An electric water heater which is wellinsulated warms 107 kg of water from 20.0°C to 45.0°C in 27.0 min.
Find the resistance (in Ω) of its heating element, which is connected across a 240 V potential difference.
How much additional time (in min) would it take the heater to raise the temperature of the water from 45.0°C to 100°C?
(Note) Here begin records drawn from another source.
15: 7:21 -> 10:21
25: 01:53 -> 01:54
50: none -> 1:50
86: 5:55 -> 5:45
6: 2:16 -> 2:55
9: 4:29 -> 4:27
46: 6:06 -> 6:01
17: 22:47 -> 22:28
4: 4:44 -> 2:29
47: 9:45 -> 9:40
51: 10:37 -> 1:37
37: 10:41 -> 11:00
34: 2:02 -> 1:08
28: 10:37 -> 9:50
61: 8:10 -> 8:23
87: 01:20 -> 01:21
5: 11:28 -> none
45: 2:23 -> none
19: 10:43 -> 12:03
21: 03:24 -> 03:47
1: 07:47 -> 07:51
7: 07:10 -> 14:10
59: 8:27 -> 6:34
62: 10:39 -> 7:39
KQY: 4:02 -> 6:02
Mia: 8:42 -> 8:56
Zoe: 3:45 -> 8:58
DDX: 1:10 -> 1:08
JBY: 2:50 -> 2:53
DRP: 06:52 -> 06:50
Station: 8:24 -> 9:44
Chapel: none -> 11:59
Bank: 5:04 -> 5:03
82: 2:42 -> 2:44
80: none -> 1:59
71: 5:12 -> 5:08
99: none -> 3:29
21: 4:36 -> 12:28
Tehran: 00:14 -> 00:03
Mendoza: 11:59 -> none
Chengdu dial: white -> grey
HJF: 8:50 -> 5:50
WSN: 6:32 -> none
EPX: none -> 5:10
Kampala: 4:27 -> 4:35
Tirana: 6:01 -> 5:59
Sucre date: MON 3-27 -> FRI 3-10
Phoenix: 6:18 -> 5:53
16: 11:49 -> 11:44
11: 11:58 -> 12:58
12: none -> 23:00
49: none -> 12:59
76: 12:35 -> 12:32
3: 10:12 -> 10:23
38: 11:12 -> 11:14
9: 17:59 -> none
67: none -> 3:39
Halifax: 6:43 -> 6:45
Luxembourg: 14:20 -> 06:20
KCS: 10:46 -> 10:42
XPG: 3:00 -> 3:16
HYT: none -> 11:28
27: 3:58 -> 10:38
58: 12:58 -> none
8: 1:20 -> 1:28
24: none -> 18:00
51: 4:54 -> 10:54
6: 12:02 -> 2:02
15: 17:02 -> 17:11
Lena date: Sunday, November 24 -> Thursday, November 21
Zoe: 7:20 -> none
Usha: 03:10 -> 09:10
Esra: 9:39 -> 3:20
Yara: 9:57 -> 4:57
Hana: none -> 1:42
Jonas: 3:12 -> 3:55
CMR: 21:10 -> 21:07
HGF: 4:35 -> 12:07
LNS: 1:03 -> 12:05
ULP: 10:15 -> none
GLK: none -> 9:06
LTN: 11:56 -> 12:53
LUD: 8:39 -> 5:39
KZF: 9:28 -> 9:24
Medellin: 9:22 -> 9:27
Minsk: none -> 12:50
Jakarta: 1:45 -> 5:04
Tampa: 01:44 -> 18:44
What would be the total amount of time (in min) required to evaporate all of the water in the heater starting from 20.0°C?
 Relevant Equations:
 $$P=\frac{(\Delta V)^2}{R}=\frac{Q}{\Delta t}$$
1)$$R=\frac{\Delta t(\Delta V)^2}{Q}=\frac{\Delta t(\Delta V)^2}{mc\Delta T}=8.33\,\Omega$$2)$$\Delta t'=\frac{mcR\Delta T'}{(\Delta V)^2}=\frac{\Delta T'}{\Delta T}\Delta t=59.4\text{ min}$$3) I surfed the net a bit and have found a post on physics.stackexchange in which it is mentioned that the amount of water evaporated is related to the heat by ##Q=Lm##, where ##L=2.26\times10^6\,J/kg##. I used it to get$$P=\frac{(\Delta V)^2}{R}=\frac{dQ}{dt}=L\frac{dm}{dt}\Leftrightarrow\frac{(\Delta V)^2}{R}\Delta t=Lm\Leftrightarrow\Delta t=\frac{RLm}{(\Delta V)^2}$$but this surely is wrong (no taking account of the temperature, and gives a result less than the previous one). Any ideas please?
I really don't know much about thermodynamics.. I thought of ##Q=mc\Delta T## because it was shown in an example in the same chapter I am going through (Currents etc).
I really don't know much about thermodynamics.. I thought of ##Q=mc\Delta T## because it was shown in an example in the same chapter I am going through (Currents etc).